The snow fell again, and with it fell also the muffled, mellow sounds of a violin. The old violinist had awakened at dawn as the first rays of sunlight bounced off the white landscape through his window, as he had done each winter day, each year. He bathed only every other day, but never bothering with a comb or a brush, his white bush of hair was equally dramatic on the days it received a wash and on the days it received but a run-through with his bow-hand. He abstained from breakfast, believing that he must develop a real hunger for his work, so it was on any day only a matter of minutes between the initial opening of his eyes and the tuning of his instrument.
The children busying themselves in the snow would not have known any of this, however. To them he was only a sound from the moment their mothers called them back in. They became accustomed to playing while he played. It was not exciting play early in the morning, but industrious, for the old man practiced his scales and arpeggios and other technical exercises then. The children, taking their cue from this, spent the morning building. Dividing into two groups, they would build barriers and forts. Everyone made snowballs and stored some behind the snowy barricades and others in secret places either behind a tree or buried beneath a thin layer of snow.
The older boys led the morning work. "Here, now—this isn't a wall," one would say, kicking at the weak snow. "It must be stronger," he would say, and wander off to work on his snowball collection. The younger builders would look at each other with question mark faces, for too often the reprimanding elder would be a member of the other team. But anxious for the second half of the play, the young builders would continue, drawing up the snow around them and building a bigger, better wall.
The old musician, had he known of the drama outside his window, would not have laughed or smiled at the children's frolic. He despised children as only old men can, and he attempted to keep his contact with them minimal. He thought of them only as potentials—potential conductors or pianists or violinists. He delighted only in young singers, whose pure voices he could only aspire to imitate with his instrument of wood and cat-gut. But children in the snow: they were nothing to him those mornings while his muse was with him.
The beginning of the second part of play was always distinct, like the light strains opening a scherzo. The old man broke his ascending and descending repetitions, and for two minutes there was silence from the house. The children did not know, and only took the opportunity to collect their secret snowballs and run behind their individual barriers to make final plans, but the violinist took these minutes not to rest but to rosin his bow and retune his instrument—neither of which was ever necessary. Once satisfied, the man replaced his instrument, took up his bow, and played.
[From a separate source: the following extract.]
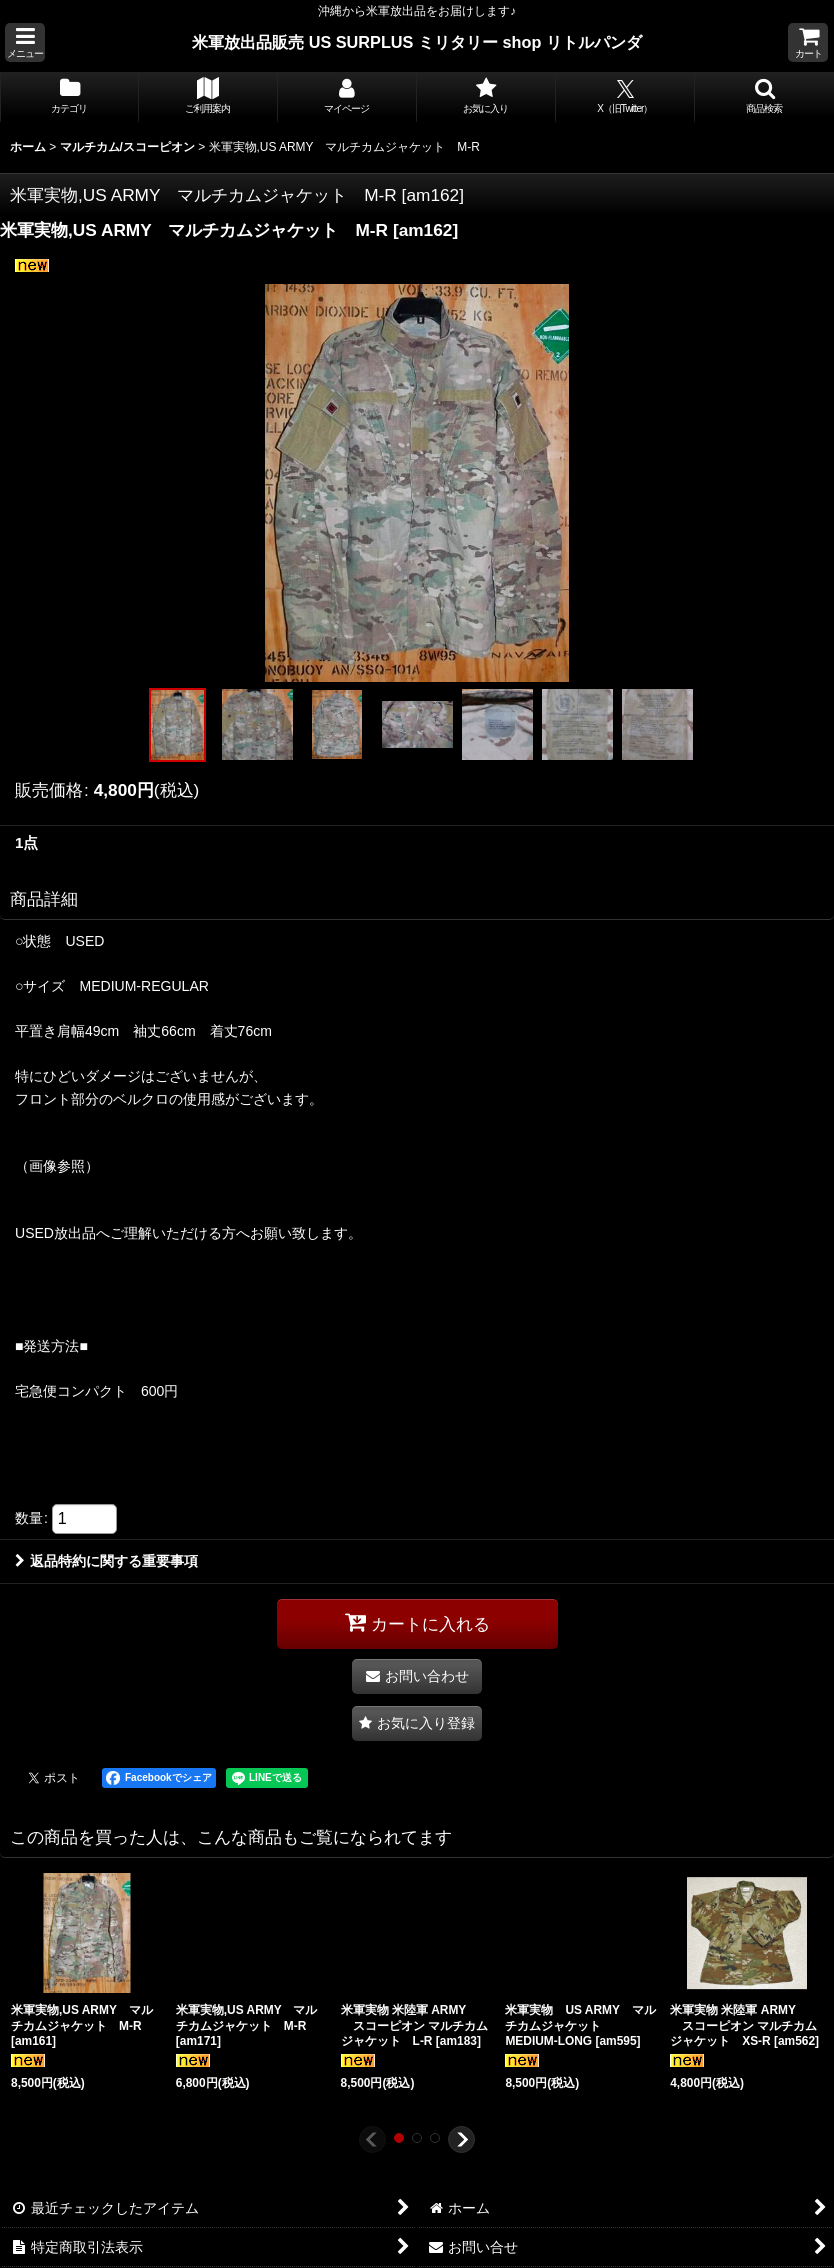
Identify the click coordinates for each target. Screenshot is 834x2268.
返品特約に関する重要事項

The children sprung immediately from behind their fortresses with arms cocked. As the violent notes of the violin pierced the morning, a rainbow of white bullets sailed over the white earth, and it looked rather like the two armies were more juggling than fighting. The children yelled with glee, and a few bold ones ventured out from behind the walls with armloads of frozen ammunition. These brave souls were nearly always hit—not by an intentional attack but by one of the numerous balls that was thrown blindly from one side to the other—and most who felt that cold, harmless sting would cry out in exaggerated wails, clutch their powdery wounds, and fall to the earth. They were received by some of the younger boys who felt it their duty to act as medical officers and cart the dead and wounded from the field.
The children would play this game for the two hours that the man practiced his fiery solos, never waning in energy and excitement. No team ever successfully stormed the other's fortress; it was not allowed, for such would end the game too quickly. The children only fed their ark of snow, some gathering more snow, some forming new balls, and some throwing. Cries of "Aiiee!" matched the tones of the maestro's virtuosic passages.
Who knows what caused this day to be different? Perhaps there actually was no difference. Perhaps the play continued as it had all the days of all the winters—all the years before. Surely the old man's music was the same, and surely the children played the same game. But something did happen. The pattern was broken, and a solitary snowball errant found its way to the musician's window, knocked rather too forcefully, and welcomed itself. The violinist, startled, struck a wrong note; and, having placed himself entirely within the music, died with it.